Ce guide a un objectif simple : vous donner une vision complète et structurée du pilotage de votre coût matière en restauration. Nous verrons comment le définir et le calculer, comment suivre l’évolution de vos prix d’achat, comment le réduire sans dégrader la qualité, comment organiser vos achats, vos stocks et vos inventaires, et enfin comment maîtriser la marge de chaque plat. Chaque chapitre renvoie vers un article dédié pour approfondir. À la clé : des décisions prises sur des chiffres fiables plutôt que sur des impressions.
Un mot avant de commencer : ce guide s’adresse à tous les profils, du restaurant indépendant au petit groupe, en passant par la restauration rapide, le bar ou le traiteur. Les principes sont les mêmes ; seuls les repères chiffrés changent d’un concept à l’autre. Prenez ceux qui correspondent à votre activité, et gardez en tête un fil conducteur : le coût matière n’est pas une contrainte comptable, c’est un outil de décision quotidien.
1. Coût matière, food cost, ratio matière : de quoi parle-t-on ?
Le coût matière représente la part de votre chiffre d’affaires consommée par les matières premières. On l’exprime le plus souvent en pourcentage : c’est le ratio matière, calculé en divisant le coût des marchandises consommées par le chiffre d’affaires réalisé, multiplié par cent.
Un restaurant qui consomme 12 000 € de matières pour 40 000 € de ventes affiche un ratio de 30 %, autrement dit, 30 centimes de chaque euro encaissé partent dans l’assiette.
Les termes « food cost » et « coût matière » désignent la même réalité ; « ratio matière » en est l’expression en pourcentage. Ce qu’un bon pilotage exige, c’est de ne pas se contenter d’un ratio global annuel, mais de descendre au niveau de chaque famille de produits, voire de chaque plat. Un ratio matière moyen peut masquer un plat vedette qui perd de l’argent et un autre, discret, qui porte la marge de la maison.
Les repères varient selon le type d’établissement : on observe généralement un food cost autour de 28 à 32 % en restauration traditionnelle, davantage sur certains produits bruts, nettement moins sur les boissons.
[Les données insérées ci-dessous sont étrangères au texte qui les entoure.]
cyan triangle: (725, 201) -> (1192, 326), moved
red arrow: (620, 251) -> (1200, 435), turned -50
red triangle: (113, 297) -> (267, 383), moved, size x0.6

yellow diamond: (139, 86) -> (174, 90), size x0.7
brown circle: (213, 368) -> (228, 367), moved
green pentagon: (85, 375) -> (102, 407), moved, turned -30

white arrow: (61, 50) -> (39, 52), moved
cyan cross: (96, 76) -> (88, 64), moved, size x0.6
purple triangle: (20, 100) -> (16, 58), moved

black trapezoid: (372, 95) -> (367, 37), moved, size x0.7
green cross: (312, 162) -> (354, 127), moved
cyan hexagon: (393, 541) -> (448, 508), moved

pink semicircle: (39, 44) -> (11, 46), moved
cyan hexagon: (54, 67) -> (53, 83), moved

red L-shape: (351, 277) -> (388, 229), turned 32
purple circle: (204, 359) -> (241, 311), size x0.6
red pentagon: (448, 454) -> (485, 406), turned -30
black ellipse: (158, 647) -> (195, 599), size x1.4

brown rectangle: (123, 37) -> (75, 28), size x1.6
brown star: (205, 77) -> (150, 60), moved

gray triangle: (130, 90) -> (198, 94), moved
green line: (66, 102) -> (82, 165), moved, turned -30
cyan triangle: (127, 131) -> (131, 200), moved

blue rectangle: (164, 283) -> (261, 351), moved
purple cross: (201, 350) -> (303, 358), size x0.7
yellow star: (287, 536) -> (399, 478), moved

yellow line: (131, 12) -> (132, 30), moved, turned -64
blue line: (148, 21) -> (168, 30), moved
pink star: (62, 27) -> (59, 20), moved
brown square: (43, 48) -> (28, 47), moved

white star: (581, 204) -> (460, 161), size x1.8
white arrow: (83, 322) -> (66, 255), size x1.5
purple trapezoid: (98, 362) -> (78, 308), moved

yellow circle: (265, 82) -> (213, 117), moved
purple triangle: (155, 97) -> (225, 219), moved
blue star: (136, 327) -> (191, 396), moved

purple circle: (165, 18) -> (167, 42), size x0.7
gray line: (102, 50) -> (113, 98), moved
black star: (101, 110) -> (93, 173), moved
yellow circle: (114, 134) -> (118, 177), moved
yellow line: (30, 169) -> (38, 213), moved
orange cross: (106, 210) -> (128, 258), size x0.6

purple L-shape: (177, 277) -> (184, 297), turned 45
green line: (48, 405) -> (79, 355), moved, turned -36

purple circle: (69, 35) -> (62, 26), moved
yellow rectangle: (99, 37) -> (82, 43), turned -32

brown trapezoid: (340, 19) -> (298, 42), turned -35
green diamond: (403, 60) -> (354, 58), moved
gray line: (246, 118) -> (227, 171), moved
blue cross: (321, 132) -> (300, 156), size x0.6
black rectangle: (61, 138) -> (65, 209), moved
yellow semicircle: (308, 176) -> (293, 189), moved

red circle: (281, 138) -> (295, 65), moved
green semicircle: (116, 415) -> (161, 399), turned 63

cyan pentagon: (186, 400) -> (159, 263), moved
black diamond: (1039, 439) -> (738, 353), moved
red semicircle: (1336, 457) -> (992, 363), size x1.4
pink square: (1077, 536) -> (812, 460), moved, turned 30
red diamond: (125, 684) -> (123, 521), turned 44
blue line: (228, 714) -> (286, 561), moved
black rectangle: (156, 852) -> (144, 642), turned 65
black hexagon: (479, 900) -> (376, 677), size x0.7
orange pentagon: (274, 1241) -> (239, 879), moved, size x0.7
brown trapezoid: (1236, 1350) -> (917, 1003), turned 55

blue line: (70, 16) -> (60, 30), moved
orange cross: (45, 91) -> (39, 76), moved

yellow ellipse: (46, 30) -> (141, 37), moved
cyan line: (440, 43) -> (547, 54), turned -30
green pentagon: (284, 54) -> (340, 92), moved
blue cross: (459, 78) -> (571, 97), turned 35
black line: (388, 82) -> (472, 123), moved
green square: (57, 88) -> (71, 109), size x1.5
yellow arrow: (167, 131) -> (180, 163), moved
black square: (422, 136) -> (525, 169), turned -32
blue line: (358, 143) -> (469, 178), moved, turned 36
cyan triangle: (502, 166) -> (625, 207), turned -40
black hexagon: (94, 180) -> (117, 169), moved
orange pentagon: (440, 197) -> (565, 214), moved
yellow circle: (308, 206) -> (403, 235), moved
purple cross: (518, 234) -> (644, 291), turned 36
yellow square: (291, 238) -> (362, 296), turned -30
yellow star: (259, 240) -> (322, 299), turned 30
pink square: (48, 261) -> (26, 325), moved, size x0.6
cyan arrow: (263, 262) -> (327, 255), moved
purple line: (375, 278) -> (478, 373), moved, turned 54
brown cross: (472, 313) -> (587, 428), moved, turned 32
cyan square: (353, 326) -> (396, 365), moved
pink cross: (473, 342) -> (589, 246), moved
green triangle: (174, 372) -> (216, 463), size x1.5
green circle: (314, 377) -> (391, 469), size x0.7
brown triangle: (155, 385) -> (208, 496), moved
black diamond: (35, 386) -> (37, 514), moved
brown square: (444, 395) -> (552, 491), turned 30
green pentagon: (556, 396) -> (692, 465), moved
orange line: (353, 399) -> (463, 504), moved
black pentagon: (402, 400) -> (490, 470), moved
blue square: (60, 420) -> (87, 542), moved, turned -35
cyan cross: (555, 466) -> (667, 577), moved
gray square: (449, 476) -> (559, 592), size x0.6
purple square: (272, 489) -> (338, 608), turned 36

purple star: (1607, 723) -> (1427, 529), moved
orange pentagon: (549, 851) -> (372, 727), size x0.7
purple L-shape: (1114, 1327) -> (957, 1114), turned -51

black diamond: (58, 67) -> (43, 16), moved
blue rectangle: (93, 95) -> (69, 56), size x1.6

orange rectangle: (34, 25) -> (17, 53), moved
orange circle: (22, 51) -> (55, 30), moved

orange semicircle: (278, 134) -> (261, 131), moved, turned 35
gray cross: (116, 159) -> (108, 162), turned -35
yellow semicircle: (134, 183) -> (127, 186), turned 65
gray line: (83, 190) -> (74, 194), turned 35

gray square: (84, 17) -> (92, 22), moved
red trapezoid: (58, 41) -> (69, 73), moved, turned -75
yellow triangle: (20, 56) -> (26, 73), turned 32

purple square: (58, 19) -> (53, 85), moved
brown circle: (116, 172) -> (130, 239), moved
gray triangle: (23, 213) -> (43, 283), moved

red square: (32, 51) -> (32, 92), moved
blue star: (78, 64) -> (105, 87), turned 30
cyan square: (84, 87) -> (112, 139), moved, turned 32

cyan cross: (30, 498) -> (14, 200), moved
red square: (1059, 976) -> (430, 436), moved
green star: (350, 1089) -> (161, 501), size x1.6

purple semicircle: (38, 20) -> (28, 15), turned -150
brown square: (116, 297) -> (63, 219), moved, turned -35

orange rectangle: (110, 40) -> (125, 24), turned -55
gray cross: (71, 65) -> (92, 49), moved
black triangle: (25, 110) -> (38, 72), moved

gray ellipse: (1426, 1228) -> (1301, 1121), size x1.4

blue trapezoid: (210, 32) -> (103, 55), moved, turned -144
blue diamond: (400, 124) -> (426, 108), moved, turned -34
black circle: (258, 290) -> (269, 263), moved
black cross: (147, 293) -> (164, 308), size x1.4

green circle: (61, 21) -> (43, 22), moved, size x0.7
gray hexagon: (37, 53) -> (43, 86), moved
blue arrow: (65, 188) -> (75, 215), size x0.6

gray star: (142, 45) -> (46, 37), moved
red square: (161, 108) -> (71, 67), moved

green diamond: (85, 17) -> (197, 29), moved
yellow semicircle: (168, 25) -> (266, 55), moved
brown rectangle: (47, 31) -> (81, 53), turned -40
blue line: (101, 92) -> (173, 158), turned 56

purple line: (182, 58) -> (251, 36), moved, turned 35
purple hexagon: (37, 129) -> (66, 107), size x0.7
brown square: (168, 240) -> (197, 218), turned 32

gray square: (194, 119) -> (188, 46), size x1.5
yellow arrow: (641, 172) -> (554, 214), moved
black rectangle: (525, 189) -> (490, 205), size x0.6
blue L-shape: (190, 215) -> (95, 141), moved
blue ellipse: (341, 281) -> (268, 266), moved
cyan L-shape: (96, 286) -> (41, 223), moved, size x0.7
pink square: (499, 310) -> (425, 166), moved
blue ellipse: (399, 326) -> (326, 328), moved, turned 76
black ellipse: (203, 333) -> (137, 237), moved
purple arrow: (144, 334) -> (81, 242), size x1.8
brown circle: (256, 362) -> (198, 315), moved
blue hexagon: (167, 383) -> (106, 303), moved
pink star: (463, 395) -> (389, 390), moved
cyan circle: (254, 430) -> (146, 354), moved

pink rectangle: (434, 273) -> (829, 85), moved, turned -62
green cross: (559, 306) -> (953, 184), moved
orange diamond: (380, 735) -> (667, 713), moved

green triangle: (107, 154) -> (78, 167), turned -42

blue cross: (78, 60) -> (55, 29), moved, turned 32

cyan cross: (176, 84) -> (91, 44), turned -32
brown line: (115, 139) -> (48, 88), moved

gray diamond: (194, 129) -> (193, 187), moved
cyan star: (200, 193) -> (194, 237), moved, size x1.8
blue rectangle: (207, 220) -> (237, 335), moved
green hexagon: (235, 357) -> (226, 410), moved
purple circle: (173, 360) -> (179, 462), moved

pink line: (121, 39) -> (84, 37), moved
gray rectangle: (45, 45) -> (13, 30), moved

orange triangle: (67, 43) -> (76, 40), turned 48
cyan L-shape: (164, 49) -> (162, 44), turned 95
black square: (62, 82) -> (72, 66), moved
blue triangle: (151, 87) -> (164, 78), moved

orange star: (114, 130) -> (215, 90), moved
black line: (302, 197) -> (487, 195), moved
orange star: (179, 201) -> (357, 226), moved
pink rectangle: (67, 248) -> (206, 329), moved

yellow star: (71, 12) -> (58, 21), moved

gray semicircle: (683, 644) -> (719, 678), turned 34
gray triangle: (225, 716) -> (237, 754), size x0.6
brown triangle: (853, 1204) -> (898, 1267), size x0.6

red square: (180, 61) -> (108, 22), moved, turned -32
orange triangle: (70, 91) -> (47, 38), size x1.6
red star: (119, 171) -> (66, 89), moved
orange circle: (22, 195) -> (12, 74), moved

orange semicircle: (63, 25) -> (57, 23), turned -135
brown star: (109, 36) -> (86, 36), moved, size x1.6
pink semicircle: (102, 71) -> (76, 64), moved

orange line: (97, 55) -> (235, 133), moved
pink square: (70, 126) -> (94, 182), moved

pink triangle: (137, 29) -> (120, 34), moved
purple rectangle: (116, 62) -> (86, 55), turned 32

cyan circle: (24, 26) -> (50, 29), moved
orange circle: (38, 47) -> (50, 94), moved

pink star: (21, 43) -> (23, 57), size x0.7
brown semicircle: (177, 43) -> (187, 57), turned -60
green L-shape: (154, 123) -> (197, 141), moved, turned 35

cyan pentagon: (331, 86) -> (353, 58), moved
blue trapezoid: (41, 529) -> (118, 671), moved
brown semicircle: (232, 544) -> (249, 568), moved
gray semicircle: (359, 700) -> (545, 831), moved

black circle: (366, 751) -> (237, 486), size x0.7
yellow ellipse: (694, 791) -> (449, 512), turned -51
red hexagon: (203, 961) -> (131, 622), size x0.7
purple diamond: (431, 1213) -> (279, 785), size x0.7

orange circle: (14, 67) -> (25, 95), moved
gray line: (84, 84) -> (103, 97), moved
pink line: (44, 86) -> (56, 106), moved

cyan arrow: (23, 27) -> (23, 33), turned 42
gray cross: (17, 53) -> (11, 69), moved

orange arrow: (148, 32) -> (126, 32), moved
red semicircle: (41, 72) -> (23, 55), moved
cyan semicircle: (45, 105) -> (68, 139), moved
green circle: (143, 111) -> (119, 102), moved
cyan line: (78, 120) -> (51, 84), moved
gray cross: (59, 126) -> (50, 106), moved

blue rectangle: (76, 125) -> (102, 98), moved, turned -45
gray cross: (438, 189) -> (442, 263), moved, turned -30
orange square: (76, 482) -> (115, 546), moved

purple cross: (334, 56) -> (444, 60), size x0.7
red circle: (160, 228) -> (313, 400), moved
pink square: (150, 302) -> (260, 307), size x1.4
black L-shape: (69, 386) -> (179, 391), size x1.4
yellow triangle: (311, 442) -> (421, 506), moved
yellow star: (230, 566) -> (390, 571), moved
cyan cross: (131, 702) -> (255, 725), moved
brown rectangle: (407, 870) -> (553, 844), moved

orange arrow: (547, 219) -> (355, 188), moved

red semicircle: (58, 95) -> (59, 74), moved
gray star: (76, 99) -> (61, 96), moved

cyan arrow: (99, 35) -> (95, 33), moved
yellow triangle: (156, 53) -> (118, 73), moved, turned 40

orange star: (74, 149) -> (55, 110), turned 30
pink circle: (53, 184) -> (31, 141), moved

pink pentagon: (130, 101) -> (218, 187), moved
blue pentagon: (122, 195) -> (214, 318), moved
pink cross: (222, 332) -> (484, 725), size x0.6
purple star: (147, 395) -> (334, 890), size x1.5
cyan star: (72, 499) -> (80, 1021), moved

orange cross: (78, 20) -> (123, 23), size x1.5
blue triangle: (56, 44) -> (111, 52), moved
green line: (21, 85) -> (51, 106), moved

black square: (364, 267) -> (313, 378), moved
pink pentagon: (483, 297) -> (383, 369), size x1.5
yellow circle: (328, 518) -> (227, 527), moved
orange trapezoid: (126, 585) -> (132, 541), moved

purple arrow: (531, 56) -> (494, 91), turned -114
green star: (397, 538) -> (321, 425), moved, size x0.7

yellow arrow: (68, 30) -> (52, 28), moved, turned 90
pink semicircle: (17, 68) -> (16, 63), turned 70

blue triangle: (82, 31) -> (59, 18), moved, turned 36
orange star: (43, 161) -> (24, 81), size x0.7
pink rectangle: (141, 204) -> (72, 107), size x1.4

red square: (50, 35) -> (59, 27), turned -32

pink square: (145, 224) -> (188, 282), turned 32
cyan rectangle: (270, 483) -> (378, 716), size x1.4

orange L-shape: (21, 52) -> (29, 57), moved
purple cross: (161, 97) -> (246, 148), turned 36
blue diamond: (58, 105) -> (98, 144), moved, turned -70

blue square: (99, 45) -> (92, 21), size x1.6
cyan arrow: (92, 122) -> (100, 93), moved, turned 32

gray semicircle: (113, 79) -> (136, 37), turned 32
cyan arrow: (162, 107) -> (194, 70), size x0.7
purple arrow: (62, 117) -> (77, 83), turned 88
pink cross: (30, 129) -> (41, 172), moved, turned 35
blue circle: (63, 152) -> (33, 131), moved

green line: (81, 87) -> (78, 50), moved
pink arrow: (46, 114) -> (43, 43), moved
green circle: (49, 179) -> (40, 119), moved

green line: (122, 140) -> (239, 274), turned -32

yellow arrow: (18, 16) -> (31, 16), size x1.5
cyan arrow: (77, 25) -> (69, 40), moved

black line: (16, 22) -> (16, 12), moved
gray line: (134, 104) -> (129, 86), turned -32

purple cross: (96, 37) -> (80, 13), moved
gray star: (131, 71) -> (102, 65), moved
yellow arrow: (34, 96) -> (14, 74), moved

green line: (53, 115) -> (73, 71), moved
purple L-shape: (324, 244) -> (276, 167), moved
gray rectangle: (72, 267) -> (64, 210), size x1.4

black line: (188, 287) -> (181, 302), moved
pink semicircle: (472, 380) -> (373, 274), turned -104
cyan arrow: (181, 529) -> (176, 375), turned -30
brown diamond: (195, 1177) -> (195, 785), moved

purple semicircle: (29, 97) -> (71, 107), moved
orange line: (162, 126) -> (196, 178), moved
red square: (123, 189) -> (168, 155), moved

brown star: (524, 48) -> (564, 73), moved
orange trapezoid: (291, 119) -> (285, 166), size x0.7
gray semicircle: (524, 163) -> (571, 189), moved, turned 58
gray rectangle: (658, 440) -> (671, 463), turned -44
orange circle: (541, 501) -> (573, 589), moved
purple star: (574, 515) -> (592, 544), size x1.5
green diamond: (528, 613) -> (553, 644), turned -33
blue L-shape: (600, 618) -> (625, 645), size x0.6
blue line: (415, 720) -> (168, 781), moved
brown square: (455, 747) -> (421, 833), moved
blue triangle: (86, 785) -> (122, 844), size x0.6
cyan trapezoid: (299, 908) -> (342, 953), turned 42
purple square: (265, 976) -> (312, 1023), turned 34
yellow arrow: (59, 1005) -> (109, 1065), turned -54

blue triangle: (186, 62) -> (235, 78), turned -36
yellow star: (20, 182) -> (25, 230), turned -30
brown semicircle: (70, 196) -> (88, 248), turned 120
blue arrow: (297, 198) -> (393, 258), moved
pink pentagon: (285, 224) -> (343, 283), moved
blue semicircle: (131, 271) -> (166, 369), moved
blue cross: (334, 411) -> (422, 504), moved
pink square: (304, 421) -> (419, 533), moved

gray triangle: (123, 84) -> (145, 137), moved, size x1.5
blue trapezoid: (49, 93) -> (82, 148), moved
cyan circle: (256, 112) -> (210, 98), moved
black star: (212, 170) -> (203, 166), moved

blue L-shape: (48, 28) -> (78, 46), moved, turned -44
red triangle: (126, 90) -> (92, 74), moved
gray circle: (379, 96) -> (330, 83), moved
Ces repères ne sont utiles que rapportés à votre réalité : votre concept, votre carte et votre positionnement définissent votre cible. Le premier chapitre à approfondir est celui de la mesure, sans définition claire et sans calcul régulier, aucun des leviers suivants ne peut fonctionner.
Un exemple rend la chose concrète. Le restaurant précédent, à 30 %, voit ses achats grimper à 13 500 € le mois suivant pour un chiffre d’affaires stable, son ratio passe alors à près de 34 %, soit environ 1 600 € de marge évaporés en un mois, sans qu’aucune décision consciente n’ait été prise. C’est tout l’intérêt de suivre l’indicateur en continu : il transforme une dérive invisible en information actionnable.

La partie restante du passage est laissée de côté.